TASK GOAL: Without the images, write out the entries word for word.
╭─ EXERCISE MATERIALS
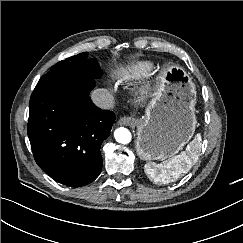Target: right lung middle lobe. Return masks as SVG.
I'll return each instance as SVG.
<instances>
[{
  "label": "right lung middle lobe",
  "mask_w": 243,
  "mask_h": 243,
  "mask_svg": "<svg viewBox=\"0 0 243 243\" xmlns=\"http://www.w3.org/2000/svg\"><path fill=\"white\" fill-rule=\"evenodd\" d=\"M87 56L88 52H84L58 62L40 80L95 79L101 77L102 70L96 59L87 60Z\"/></svg>",
  "instance_id": "right-lung-middle-lobe-1"
}]
</instances>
╰─
YOUR RESPONSE:
Target: right lung middle lobe. Return masks as SVG.
I'll return each instance as SVG.
<instances>
[{
  "label": "right lung middle lobe",
  "mask_w": 243,
  "mask_h": 243,
  "mask_svg": "<svg viewBox=\"0 0 243 243\" xmlns=\"http://www.w3.org/2000/svg\"><path fill=\"white\" fill-rule=\"evenodd\" d=\"M87 56L88 52H84L58 62L40 80L95 79L101 77L102 70L96 59L87 60Z\"/></svg>",
  "instance_id": "right-lung-middle-lobe-1"
}]
</instances>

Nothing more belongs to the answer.